If you’re dealing with lots of users, manual assignment gets painful fast. That’s when tools like PowerShell come in handy for automating access (think: bulk adding users, even from HR lists). You can use a script to assign users to app roles or drive dynamic management via the Microsoft Graph API—perfect for shops with constant onboarding and offboarding. This proactive approach doesn’t just fix errors; it prevents them before they ruin your morning.

Keep in mind: changes might not take effect right away due to Entra ID’s backend replication and caching. If you just made the assignment and users are still locked out, expect some lag (a few minutes to an hour isn’t unusual). Review the token cache and consider revoking sessions if you suspect old permissions are hanging around.

Lastly, double-check for hidden blockers. Sometimes, conditional access policies or missing consent prevent access even when roles look right. Verifying both role assignments and policy overlays will stop those “I did everything right!” moments from turning into endless troubleshooting loops.

Summary and Additional Resources for AADSTS50105 Errors

AADSTS50105 is Microsoft’s way of telling you a user isn’t assigned to a role for a given app—no role, no access.

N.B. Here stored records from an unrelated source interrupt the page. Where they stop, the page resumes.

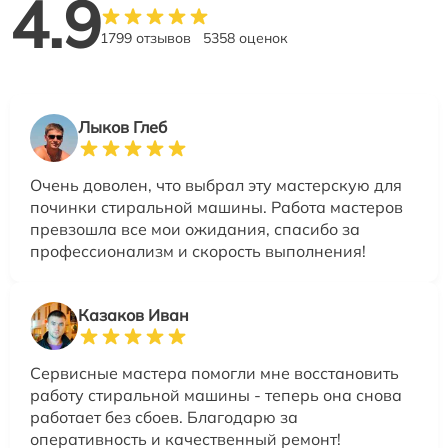
4.9
1799 отзывов
5358 оценок
Лыков Глеб
Очень доволен, что выбрал эту мастерскую для
починки стиральной машины. Работа мастеров
превзошла все мои ожидания, спасибо за
профессионализм и скорость выполнения!
Казаков Иван
Сервисные мастера помогли мне восстановить
работу стиральной машины - теперь она снова
работает без сбоев. Благодарю за
оперативность и качественный ремонт!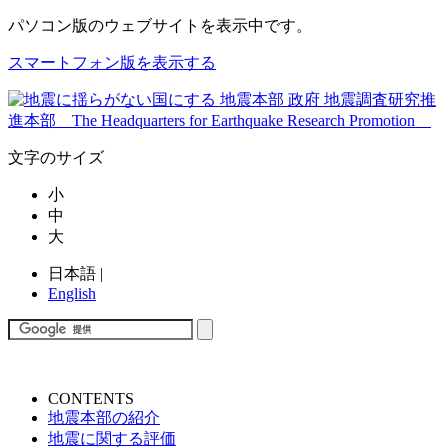
パソコン版
のウェブサイトを表示中です。
スマートフォン版を表示する
文字のサイズ
小
中
大
日本語
|
English
CONTENTS
地震本部の紹介
地震に関する評価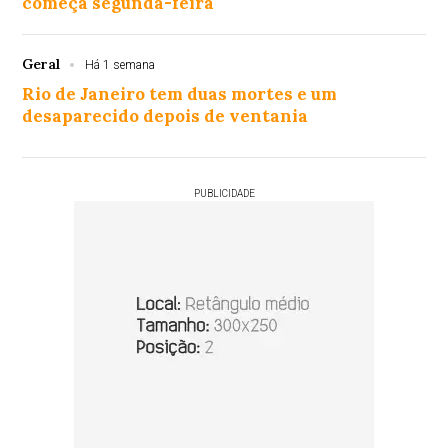
começa segunda-feira
Geral
Há 1 semana
Rio de Janeiro tem duas mortes e um
desaparecido depois de ventania
PUBLICIDADE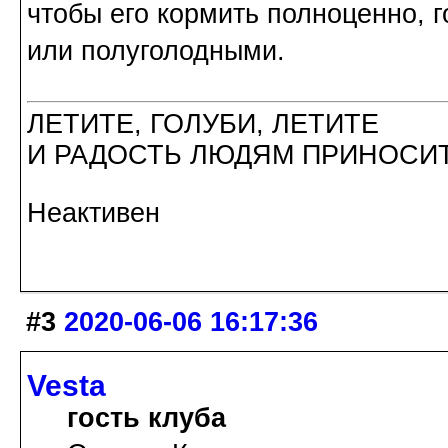
чтобы его кормить полноценно, 
или полуголодными.
ЛЕТИТЕ, ГОЛУБИ, ЛЕТИТЕ
И РАДОСТЬ ЛЮДЯМ ПРИНОСИТ
Неактивен
#3
2020-06-06 16:17:36
Vesta
гость клуба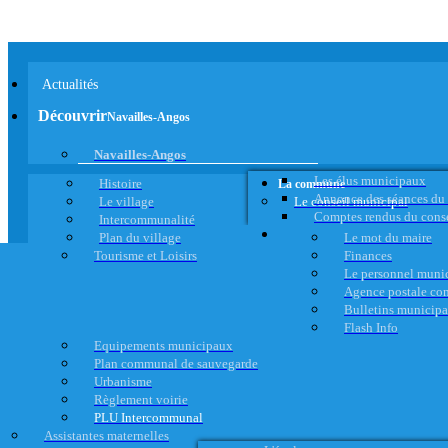
Actualités
Découvrir
Navailles-Angos
Navailles-Angos
Les élus municipaux
Histoire
La commune
Annonce des séances du
Le village
Le conseil municipal
Comptes rendus du cons
Intercommunalité
Plan du village
Le mot du maire
Tourisme et Loisirs
Finances
Le personnel muni
Agence postale c
Bulletins municip
Flash Info
Equipements municipaux
Plan communal de sauvegarde
Urbanisme
Règlement voirie
PLU Intercommunal
Assistantes maternelles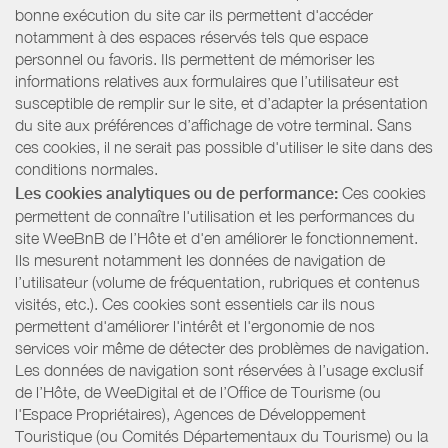
bonne exécution du site car ils permettent d'accéder
notamment à des espaces réservés tels que espace
personnel ou favoris. Ils permettent de mémoriser les
informations relatives aux formulaires que l’utilisateur est
susceptible de remplir sur le site, et d’adapter la présentation
du site aux préférences d’affichage de votre terminal. Sans
ces cookies, il ne serait pas possible d'utiliser le site dans des
conditions normales.
Les cookies analytiques ou de performance:
Ces cookies
permettent de connaître l'utilisation et les performances du
site WeeBnB de l’Hôte et d'en améliorer le fonctionnement.
Ils mesurent notamment les données de navigation de
l’utilisateur (volume de fréquentation, rubriques et contenus
visités, etc.). Ces cookies sont essentiels car ils nous
permettent d'améliorer l'intérêt et l'ergonomie de nos
services voir même de détecter des problèmes de navigation.
Les données de navigation sont réservées à l’usage exclusif
de l’Hôte, de WeeDigital et de l’Office de Tourisme (ou
l'Espace Propriétaires), Agences de Développement
Touristique (ou Comités Départementaux du Tourisme) ou la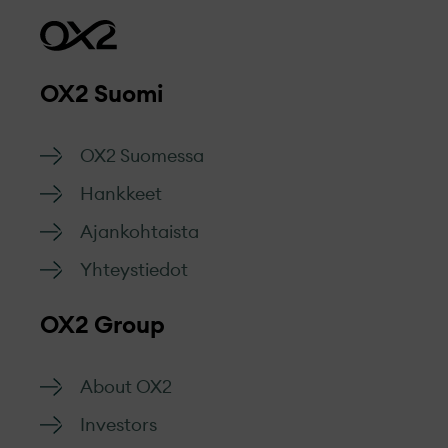
OX2 Suomi
OX2 Suomessa
Hankkeet
Ajankohtaista
Yhteystiedot
OX2 Group
About OX2
Investors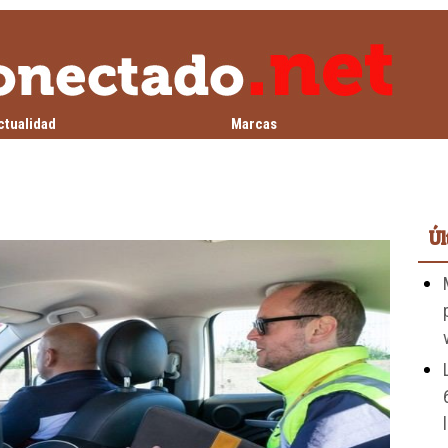
ctualidad
Marcas
Úl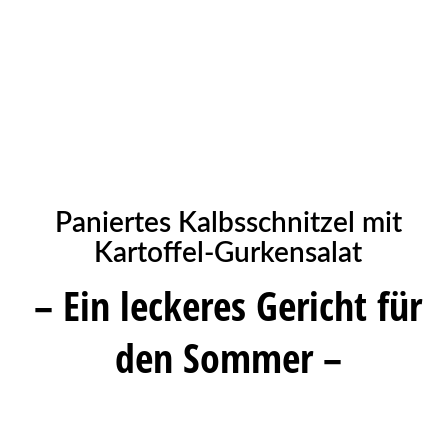
Paniertes Kalbsschnitzel mit
Kartoffel-Gurkensalat
– Ein leckeres Gericht für
den Sommer –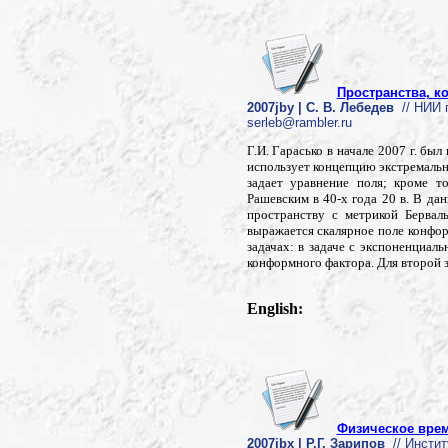
Пространства, 
2007jby | С. В. Лебедев
// НИИ п
serleb@rambler.ru
Г.И. Гарасько в начале 2007 г. бы
использует концепцию экстремальн
задает уравнение поля; кроме т
Рашевским в 40-х года 20 в. В да
пространству с метрикой Бервал
выражается скалярное поле конфор
задачах: в задаче с экспоненциа
конформного фактора. Для второй 
English:
Физическое врем
2007jbx | Р.Г. Зарипов
// Инстит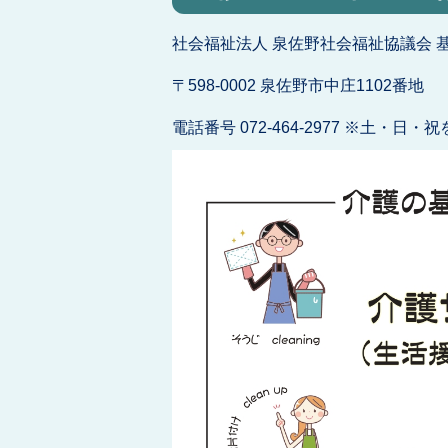
社会福祉法人 泉佐野社会福祉協議会 
〒598-0002 泉佐野市中庄1102番地
電話番号 072-464-2977 ※土・日・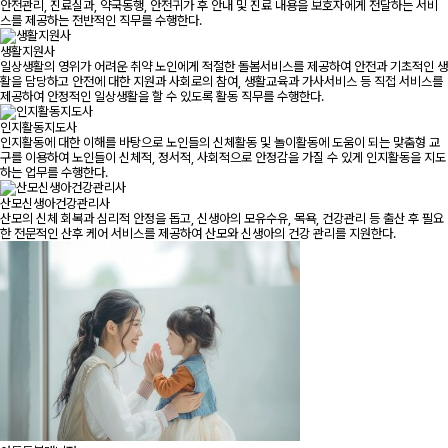
안전관리, 진료실과, 약국동행, 안전귀가 후 안내 및 진료 내용을 보호자에게 전달하는 서비
스를 제공하는 전반적인 직무를 수행한다.
생활지원사
일상생활의 영위가 어려운 취약 노인에게 적절한 돌봄서비스를 제공하여 안전과 기초적인 생
활을 담당하고 안전에 대한 지원과 사회로의 참여, 생활교육과 가사서비스 등 직접 서비스를
제공하여 안정적인 일상생활을 할 수 있도록 활동 직무를 수행한다.
인지활동지도사
인지활동에 대한 이해를 바탕으로 노인들의 신체활동 및 놀이활동에 도움이 되는 맞춤형 교
구를 이용하여 노인들이 신체적, 정서적, 사회적으로 안정감을 가질 수 있게 인지활동을 지도
하는 업무를 수행한다.
산모신생아건강관리사
산모의 신체 회복과 심리적 안정을 돕고, 신생아의 모유수유, 목욕, 건강관리 등 출산 후 필요
한 전문적인 산후 케어 서비스를 제공하여 산모와 신생아의 건강 관리를 지원한다.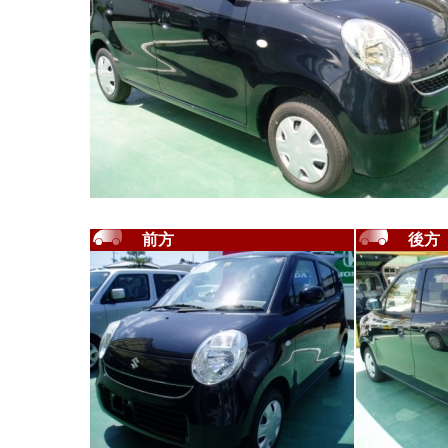
前方
後方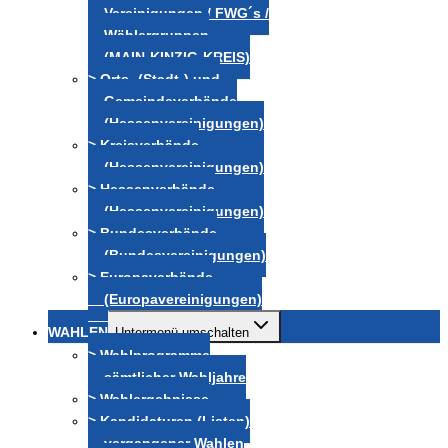
Vereinigungen / FWG´s /
Wählergruppen
(MAIN-KINZIG-KREIS)
> Orts- (Stadt-) und
Gemeindeverbände
(Hessenvereinigungen)
> Kreisverbände
(Hessenvereinigungen)
> Hessenverbände
(Hessenvereinigungen)
> Bundesverbände
(Bundesvereinigungen)
> Europaverbände
(Europavereinigungen)
WAHLEN
Untermenü umschalten
> Wahlprogramme
sämtlicher Wahljahre
> Wahlergebnisse
> Kandidaturen (Listen)
vergangener Wahlen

This usually boils down to missing assignments in Entra ID, delayed propagation of changes, or sometimes conflicting policies like conditional access. The fix? Assign those users or groups directly, automate where possible, and be patient with sync times.

If you run into repeated headaches, check the logs for confirmation before making more changes. And if you want deeper insight on access governance, conditional access sprawl, or tools to enable scalable security, check out resources like this episode on identity as the control plane and this guide to Microsoft 365 data access governance. Microsoft’s official docs and support are always there if you find yourself truly stuck—just don’t let a single error keep your whole business on pause.